Bologna, 5 aprile 2023 – Rashid Mirza è un giornalista pakistano libero, motivo per cui è stato costretto a fuggire dal proprio paese, per chiedere asilo politico. Ospitato a Bologna, in seconda accoglienza, dalla cooperativa Lai-momo, è stato l’autore di un libriccino, con illustrazioni, dal titolo Le strade dell’asinoAbbiamo attraversato il confine camminando attraverso la foresta perché non possiamo attraversare il confine ufficiale”.  Rashid, con poche parole, è riuscito a sintetizzare dei paradigmi che troviamo in tutti i fenomeni migratori: “I trafficanti hanno le loro conoscenze, sanno quando e dove sono i controlli, noi paghiamo i trafficanti e i trafficanti pagano i soldati e la polizia…”

I minori stranieri non accompagnati, rintracciati sul territorio bolognese durante il 2022  sono stati 640, con una media mensile di circa 53 unità. Le prime sette nazionalità, per numero di arrivi, si sono alternate con picchi periodici: la Tunisia 250 rintracci, l’Albania 142, l’Egitto 80, il Pakistan 36, il Marocco 33, il Gambia 30, la Somalia 24. Ma queste sono anche le rappresentazioni del modo in cui le strade dell’asino si sono incrociate con le reti informali di informazione, che prima, durante e dopo la fine del viaggio in Italia, porta i migranti in una città anziché un’altra: Bologna è sembrata la più gettonata.

Foto 1: Strada dell’asino, prima rotta

 

La ricerca-azione di Unibo definita dalla pedagogia interculturale

La permanenza sul territorio bolognese dei minori stranieri non accompagnati è stata studiata dall’Università di Bologna, all’interno del progetto Act, attraverso una ricerca-azione, da cui dovrebbe anche scaturire la creazione di una piattaforma multimediale per insegnanti di lingua italiana. Un Comitato scientifico ha fatto da supervisione ai focus-group, finalizzati a ricostruire il sistema dei bisogni dei giovani arrivati.

Lo studio è stato effettuato dai ricercatori del Dipartimento di Scienze dell’Educazione, con alla guida la Professoressa Stefania Lorenzini, titolare della Cattedra di Pedagogia interculturale: “L’eterogeneità dei contesti che caratterizzano le società contemporanee, – ci dice la Professoressa – ci portano in un mondo sempre più globalizzato, contraddistinto da una mobilità elevata, che non riguarda solo la realtà migratoria. Gli aspetti più comuni di questa disciplina vedono un approccio pedagogico aperto, alla scoperta delle differenze e delle somiglianze, rispetto ai contesti sociali: differenze di genere, linguistiche, di fede religiosa, di riferimenti culturali, ecc….”

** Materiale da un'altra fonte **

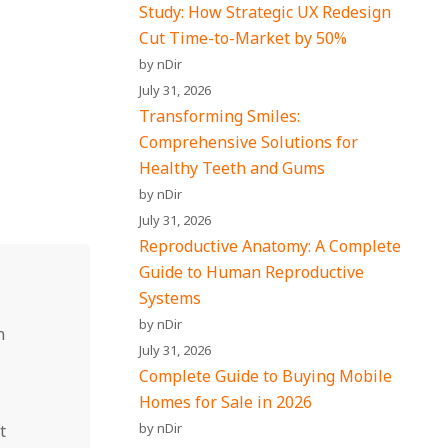
Study: How Strategic UX Redesign
Cut Time-to-Market by 50%
by nDir
July 31, 2026
Transforming Smiles:
Comprehensive Solutions for
Healthy Teeth and Gums
by nDir
July 31, 2026
Reproductive Anatomy: A Complete
Guide to Human Reproductive
Systems
by nDir
n
July 31, 2026
Complete Guide to Buying Mobile
Homes for Sale in 2026
by nDir
t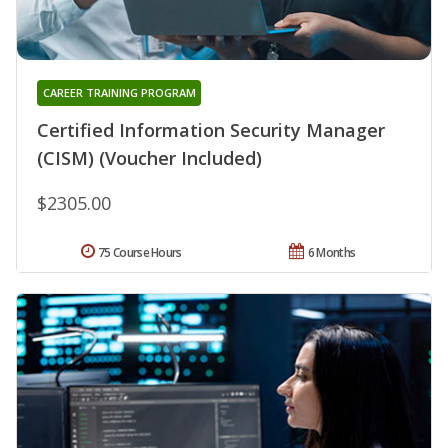
CAREER TRAINING PROGRAM
Certified Information Security Manager
(CISM) (Voucher Included)
$2305.00
75 Course Hours
6 Months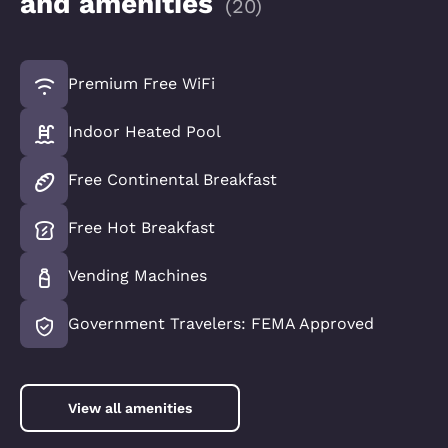
and amenities
(
20
)
Premium Free WiFi
Indoor Heated Pool
Free Continental Breakfast
Free Hot Breakfast
Vending Machines
Government Travelers: FEMA Approved
View all amenities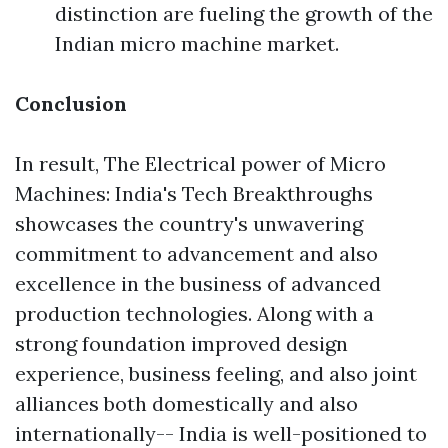
distinction are fueling the growth of the
Indian micro machine market.
Conclusion
In result, The Electrical power of Micro
Machines: India's Tech Breakthroughs
showcases the country's unwavering
commitment to advancement and also
excellence in the business of advanced
production technologies. Along with a
strong foundation improved design
experience, business feeling, and also joint
alliances both domestically and also
internationally-- India is well-positioned to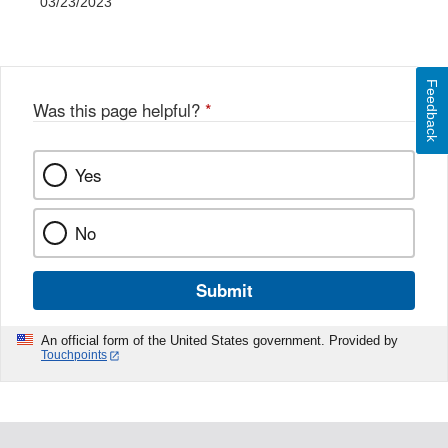
03/23/2023
Feedback
Was this page helpful?
*
Yes
No
Submit
An official form of the United States government. Provided by
Touchpoints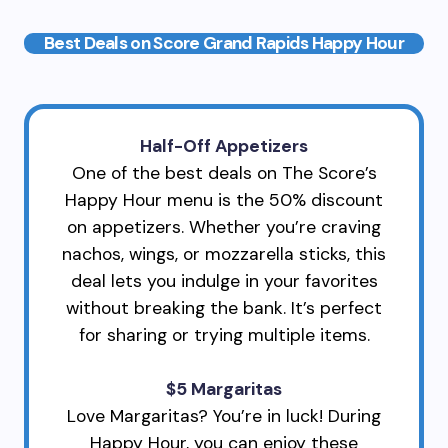
Best Deals on Score Grand Rapids Happy Hour
Half-Off Appetizers
One of the best deals on The Score’s
Happy Hour menu is the 50% discount
on appetizers. Whether you’re craving
nachos, wings, or mozzarella sticks, this
deal lets you indulge in your favorites
without breaking the bank. It’s perfect
for sharing or trying multiple items.
$5 Margaritas
Love Margaritas? You’re in luck! During
Happy Hour, you can enjoy these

Addentrandoci dentro l’approccio metodologico che la Professoressa Lorenzini ci ha illustrato, abbiamo scoperto come sia possibile interpretare la dimensione sociale della stereotipia: “E’ importante riuscire a leggere come si formano pregiudizi e stereotipi su cui cresce il razzismo. Fenomeni questi che si sono sviluppati nella storia, da cui anche l’esigenza dello studio e della comprensione di certi fenomeni storici. Attraverso la storia capisco quali tratti posso utilizzare per leggere il presente, anche perché ci sono caratteristiche che a volte si ripresentano. Di fondamentale importanza è poi comprendere come le persone che subiscono il razzismo e dunque forme diverse di esclusione e discriminazione, possano essere influenzate in termini negativi nell’autostima e disagio nell’identità personale.”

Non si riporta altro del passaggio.